Business Analytics: Six Steps to Getting Results

By John Lucker

Although reams have been written about analytics, and opinions abound about its potential to change how businesses think and behave, analytics in the end is an important and valuable driver in achieving decision-making success.

Discussions on analytic software and tools are certainly useful, but technology is just one piece of the analytics puzzle. To apply analytics effectively, businesses should think beyond technology to consider how an analytical approach affects many aspects of their operations.

This holistic approach to analytics involves six steps that progress from strategy and planning to ongoing performance management. In moving through these steps, businesses may be able to accomplish the following objectives.

·       Define the objectives for constructing an analytics road map.

·       Create the strategy for achieving the objectives and achieving a return on the investment.

·       Do the actual analytics work.

·       Embed analytics inside business operations and processes.

·       Integrate enabling technology.

·       Guide the organization through the inevitable change.

·        Monitor results against the anticipated ROI.

·          Create a continuous improvement process of tuning and enhancement.

Many analytics projects fail because too much time is spent doing what can be done with analytics versus focusing on what, specifically, the business should do with analytics. By focusing on the analytics process—from strategy to results—organizations can replace activity with achievement.

Step 1: Define an analytics strategy that builds in flexibility.

Embedding analytics into strategy and planning can help build a more flexible business with an ongoing ability to anticipate rather than react. Change begins when the organization recognizes the intrinsic and extrinsic value of data in sharpening conclusions and moving to a metrics-driven company culture. As the old saying goes, if it can be measured, it can be managed. 

Leadership should be tasked with evangelizing and operationalizing this vision. Leaders should speak in one voice with a consistent message that reinforces the value of an analytical approach. Business unit leaders should lead by example, demonstrating how analytics-derived facts are informing their decisions in new ways.  In this way, the organization can better articulate its values, the needs of its customers and what its offerings should be.

One specific technique is to design an end-to-end strategic road map composed of short-, medium- and long-term analytic achievement—each with a resulting ROI – where the value generated by prior projects feeds the cost of downstream efforts. Employed effectively, this method can create a self-funding mechanism that allows a company to control its analytic investments with the potential to achieve a significant reward. This road map process is at the core of defining analytic strategy.

Step 2: Perform focused analytics activities.

This step creates the DNA of the end-to-end analytics process. Here, strategy is transformed into tangible analytic results. Data mining, predictive modeling, optimization and demand analysis, customer segmentation, and supply chain and materials movement analytics are a small subset of potential components. The analytic activities involve algorithms and other technical components that should be integrated into technology, business and operational infrastructures in various ways.

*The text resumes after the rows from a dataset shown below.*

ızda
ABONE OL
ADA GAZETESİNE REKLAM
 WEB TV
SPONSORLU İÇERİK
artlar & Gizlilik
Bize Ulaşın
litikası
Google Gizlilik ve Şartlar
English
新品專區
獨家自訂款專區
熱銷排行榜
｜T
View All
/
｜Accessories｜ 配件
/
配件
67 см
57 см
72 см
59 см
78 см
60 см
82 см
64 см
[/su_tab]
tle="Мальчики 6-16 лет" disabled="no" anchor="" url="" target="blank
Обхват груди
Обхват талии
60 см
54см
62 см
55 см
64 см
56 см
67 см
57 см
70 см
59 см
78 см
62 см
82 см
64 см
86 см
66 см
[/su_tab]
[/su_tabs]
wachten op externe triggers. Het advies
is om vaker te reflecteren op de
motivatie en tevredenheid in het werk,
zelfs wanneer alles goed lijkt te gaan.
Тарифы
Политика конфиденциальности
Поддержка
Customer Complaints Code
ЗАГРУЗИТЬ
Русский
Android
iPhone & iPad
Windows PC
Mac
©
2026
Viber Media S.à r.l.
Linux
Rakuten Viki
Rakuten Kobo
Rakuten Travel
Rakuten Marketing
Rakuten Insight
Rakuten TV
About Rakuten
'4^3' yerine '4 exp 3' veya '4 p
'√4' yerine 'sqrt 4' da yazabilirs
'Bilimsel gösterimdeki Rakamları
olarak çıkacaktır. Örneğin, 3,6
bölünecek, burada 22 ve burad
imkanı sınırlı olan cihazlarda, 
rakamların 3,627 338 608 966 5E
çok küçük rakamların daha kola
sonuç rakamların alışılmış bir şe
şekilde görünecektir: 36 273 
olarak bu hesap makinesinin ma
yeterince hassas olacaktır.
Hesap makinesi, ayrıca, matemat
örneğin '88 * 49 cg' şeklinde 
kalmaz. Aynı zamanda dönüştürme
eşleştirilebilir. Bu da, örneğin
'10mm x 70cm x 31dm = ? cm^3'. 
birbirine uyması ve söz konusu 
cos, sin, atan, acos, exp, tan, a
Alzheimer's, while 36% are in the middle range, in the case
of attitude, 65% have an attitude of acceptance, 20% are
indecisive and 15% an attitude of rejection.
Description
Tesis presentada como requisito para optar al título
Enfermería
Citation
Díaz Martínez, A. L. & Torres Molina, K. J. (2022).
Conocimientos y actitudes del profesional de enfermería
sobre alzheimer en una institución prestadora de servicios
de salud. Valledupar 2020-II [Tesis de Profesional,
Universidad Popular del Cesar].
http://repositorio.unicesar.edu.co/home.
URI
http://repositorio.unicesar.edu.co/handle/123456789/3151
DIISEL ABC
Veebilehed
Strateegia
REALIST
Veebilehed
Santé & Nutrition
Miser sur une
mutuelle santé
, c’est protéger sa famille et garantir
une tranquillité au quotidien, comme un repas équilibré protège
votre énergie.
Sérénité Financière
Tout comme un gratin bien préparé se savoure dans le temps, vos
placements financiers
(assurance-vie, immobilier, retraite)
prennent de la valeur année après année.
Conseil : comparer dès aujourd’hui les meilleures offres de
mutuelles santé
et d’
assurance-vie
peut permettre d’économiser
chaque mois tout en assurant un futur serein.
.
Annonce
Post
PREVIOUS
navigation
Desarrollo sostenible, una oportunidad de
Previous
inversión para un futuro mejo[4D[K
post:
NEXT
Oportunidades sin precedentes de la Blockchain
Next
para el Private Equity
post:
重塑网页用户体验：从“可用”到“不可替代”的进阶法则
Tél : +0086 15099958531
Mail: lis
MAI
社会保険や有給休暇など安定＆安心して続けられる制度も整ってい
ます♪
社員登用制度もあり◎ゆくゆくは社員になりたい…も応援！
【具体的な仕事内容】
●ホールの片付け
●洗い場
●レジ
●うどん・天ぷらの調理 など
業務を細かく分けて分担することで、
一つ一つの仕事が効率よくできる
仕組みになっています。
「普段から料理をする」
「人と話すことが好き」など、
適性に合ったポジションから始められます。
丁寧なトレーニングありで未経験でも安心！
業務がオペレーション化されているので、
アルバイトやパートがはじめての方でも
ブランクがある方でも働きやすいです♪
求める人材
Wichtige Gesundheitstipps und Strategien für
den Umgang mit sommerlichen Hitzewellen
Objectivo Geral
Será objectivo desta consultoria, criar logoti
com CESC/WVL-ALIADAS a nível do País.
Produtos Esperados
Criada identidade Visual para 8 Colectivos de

During technical development, numerous rules of thumb should be considered. For example, technical perfection for analytic development is rarely necessary to achieve business objectives. Rather, the focus should remain on the end goal of strategic advantage, the affect of diminishing returns of technical development, and the inevitable pressures of time and speed to market. 

A common theme with analytic solutions is that the tangible ROI resulting from the full end-to-end analytic approach is typically quite visible and measurable to business management. Therefore, the focus should remain steadfast on the needs of the business and the requirements of the analytics strategy from Step 1.